3. Think Like an Owner

While working for a Startup, you are expected to become emotionally invested. You are meant to contribute your ideas, effort, and talent beyond your given role and be recognized for your input to the business’s success.

You have the upper hand to practically think like a boss and take initiatives like it is your own.

4. Exercise Your Leadership Capabilities

Some Startups have no clear hierarchies or paths in place and are working towards developing processes and structures that will aid advancement. They need exemplary managers to create and effectively run departments such as marketing, product, sales, and relations during this stage.

You can easily win the spotlight by going the extra mile to create some of the processes that would be invaluable to the organization’s growth and earn yourself a position at one of the high tables, which will get you more deeply involved in the development of the company.

For instance, at my second startup job with a Real Estate firm, I went outside my job responsibilities as a Digital marketer to develop the company’s profile and immensely contribute to articulating a more precise and concise vision and mission. For that, I was appointed as the Vice-chairman of the management team.

5. You’ll be instilled with the value of hard work and self-sustainability

Maybe more important than any other benefit of working at a startup is the realization that hard work, creative thinking, and tenacity are worth a whole lot. Once you’ve created something of your own sweat, something tangible and whole, something you can touch, feel, or use, you really begin to appreciate personal ownership. You’ll more than ever be confident in what you can do, the business you can build, and what the future holds for you as an entrepreneur. 

Working for a startup vs big corporate company

When it comes to a duel between working for a startup and corporate, you probably should first understand the basics of each type of workplace and primary intent. Think about it: A startup may provide more flexible hours now, but will it give you the ability to move up into a senior management position in the future? A corporate job may be the perfect place to get structured on-the-job training, but will it give you the creative thinking skills you need to open your own business in a few years?

To fast-track your entrepreneur journey, you want to work in an environment that would make you a creative thinker and equip you with the skills needed to open your own business.

You might do the same set of tasks for several years at a big corporation until someone above you retires or gets a promotion.

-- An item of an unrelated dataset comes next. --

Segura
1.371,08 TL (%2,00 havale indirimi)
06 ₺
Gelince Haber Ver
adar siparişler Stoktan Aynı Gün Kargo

While at a startup, your role and responsibilities will frequently evolve, even multiple times a year. Within six months, you might be doing something significantly different from the position you were hired to do. That means your skill set will have to grow at an equally fast clip.

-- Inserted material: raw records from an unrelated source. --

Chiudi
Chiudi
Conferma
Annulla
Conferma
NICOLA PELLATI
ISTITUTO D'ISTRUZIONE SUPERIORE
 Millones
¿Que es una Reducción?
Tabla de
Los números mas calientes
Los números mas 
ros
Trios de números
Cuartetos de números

The type of work you perform will change based on the organization’s current challenges. Whether launching a new product, working with an extensive client for the first time, redesigning the website, or trying a new marketing campaign, startups are always experimenting. If you’re committed to learning and adding value, your priorities will shift with every trial and error.

At a big, established company, most roles are highly specialised, and when a new problem occurs, it will be addressed by the person or team with that specific set of skills. If you try to solve a problem not related to your department, you’re likely to step on some toes.

At a startup—especially a very small one—nearly every problem is an opportunity for you to step in and add value. One of the great things about the rapid pace of startup life is that you’ll have the chance to learn various transferable skills needed to build your business ground up than you’ll do in a big corporation.

Conclusion

Working for a startup will teach you to live with stress and pressure and hustle or develop creative solutions. It teaches you to become bold, take risks, set your direction, and move fast along. It is your training ground to make you self-reliant, persistent, resilient, quick, agile, and execution-driven.

So, before you start your own business, it is the most effective conduit to work for a startup and see it as a fertile ground for your transition into entrepreneurship.